__Aim of the exercise__: Exactly reproduce the lines of the listing below from the one containing "うだけでなく、そこに登録している求職者にどのよ" through the one containing "Open Data Common". Skip the images.

__Material for this exercise__:

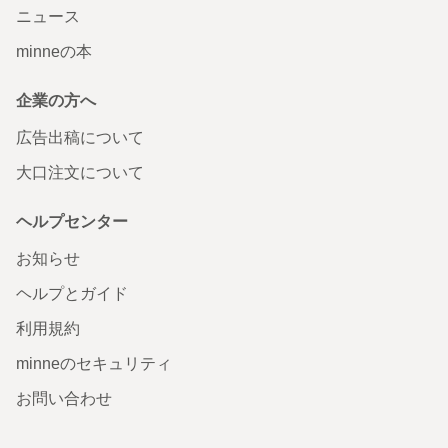
ニュース
minneの本
企業の方へ
広告出稿について
大口注文について
ヘルプセンター
お知らせ
ヘルプとガイド
利用規約
minneのセキュリティ
お問い合わせ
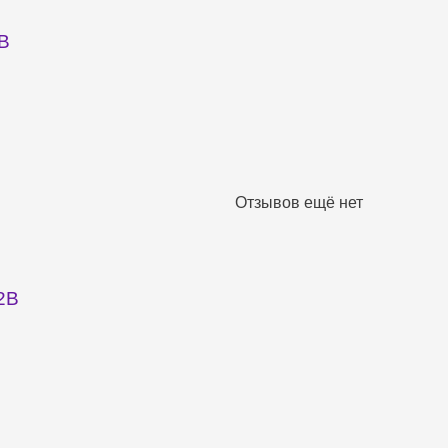
2B
Отзывов ещё нет
2B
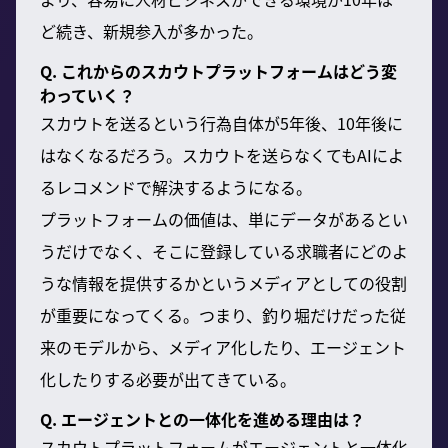
ど続き、新規参入が多かった。
Q. これからのスカウトプラットフォームはどう変
わっていく？
スカウトを送るという行為自体が5年後、10年後に
はなくなるだろう。スカウトを送らなくてもAIによ
るレコメンドで解決するようになる。
プラットフォームの価値は、単にデータがあるとい
うだけでなく、そこに登録している求職者にどのよ
うな情報を提供するかというメディアとしての役割
が重要になってくる。つまり、釣り堀だけだった従
来のモデルから、メディア化したり、エージェント
化したりする必要が出てきている。
Q. エージェントとの一体化を進める理由は？
スカウトプラットフォームがエージェントと一体化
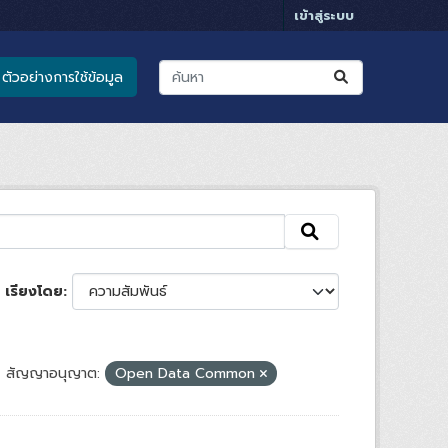
เข้าสู่ระบบ
ตัวอย่างการใช้ข้อมูล
เรียงโดย
สัญญาอนุญาต:
Open Data Common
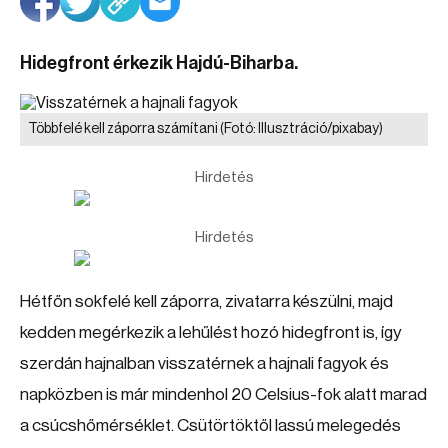
Hidegfront érkezik Hajdú-Biharba.
Többfelé kell záporra számítani
(Fotó: Illusztráció/pixabay)
Hirdetés
Hirdetés
Hétfőn sokfelé kell záporra, zivatarra készülni, majd
kedden megérkezik a lehűlést hozó hidegfront is, így
szerdán hajnalban visszatérnek a hajnali fagyok és
napközben is már mindenhol 20 Celsius-fok alatt marad
a csúcshőmérséklet. Csütörtöktől lassú melegedés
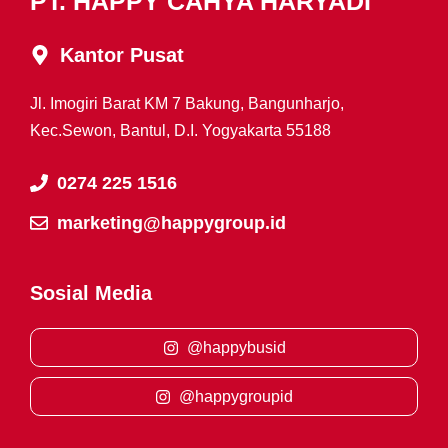
PT. HAPPY CAHYA HARYADI
Kantor Pusat
Jl. Imogiri Barat KM 7 Bakung, Bangunharjo,
Kec.Sewon, Bantul, D.I. Yogyakarta 55188
0274 225 1516
marketing@happygroup.id
Sosial Media
@happybusid
@happygroupid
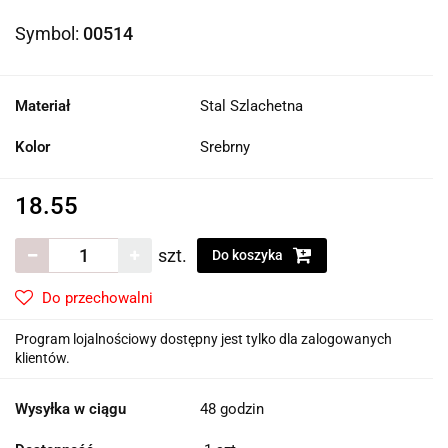
Symbol:
00514
Materiał
Stal Szlachetna
Kolor
Srebrny
18.55
szt.
Do koszyka
Do przechowalni
Program lojalnościowy dostępny jest tylko dla zalogowanych
klientów.
Wysyłka w ciągu
48 godzin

__Answer to this exercise__:
うだけでなく、そこに登録している求職者にどのよ
うな情報を提供するかというメディアとしての役割
が重要になってくる。つまり、釣り堀だけだった従
来のモデルから、メディア化したり、エージェント
化したりする必要が出てきている。
Q. エージェントとの一体化を進める理由は？
スカウトプラットフォームがエージェントと一体化
เข้าสู่ระบบ
ตัวอย่างการใช้ข้อมูล
เรียงโดย
สัญญาอนุญาต:
Open Data Common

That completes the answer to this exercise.